INSTRUCTIONS FOR THE TASK =
Copy all lines in the data that contain the string "this".

↓

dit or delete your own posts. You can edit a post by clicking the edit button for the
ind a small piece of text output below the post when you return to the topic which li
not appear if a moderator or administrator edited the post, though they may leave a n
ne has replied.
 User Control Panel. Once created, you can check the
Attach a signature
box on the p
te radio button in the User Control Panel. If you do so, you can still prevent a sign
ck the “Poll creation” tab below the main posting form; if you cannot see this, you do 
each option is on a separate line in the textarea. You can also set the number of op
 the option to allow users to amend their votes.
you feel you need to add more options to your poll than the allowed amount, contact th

↑
↓

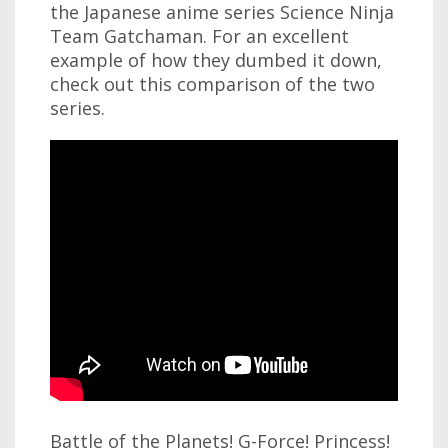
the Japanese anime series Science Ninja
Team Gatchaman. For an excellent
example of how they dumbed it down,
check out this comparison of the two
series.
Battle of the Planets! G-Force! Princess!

↑
↓

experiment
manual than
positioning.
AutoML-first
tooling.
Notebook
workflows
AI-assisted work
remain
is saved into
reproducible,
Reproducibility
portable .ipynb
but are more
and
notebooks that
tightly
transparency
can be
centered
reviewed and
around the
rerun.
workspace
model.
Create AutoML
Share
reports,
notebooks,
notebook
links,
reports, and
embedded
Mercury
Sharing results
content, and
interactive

↑

FINAL ANSWER =
ck the “Poll creation” tab below the main posting form; if you cannot see this, you do 
check out this comparison of the two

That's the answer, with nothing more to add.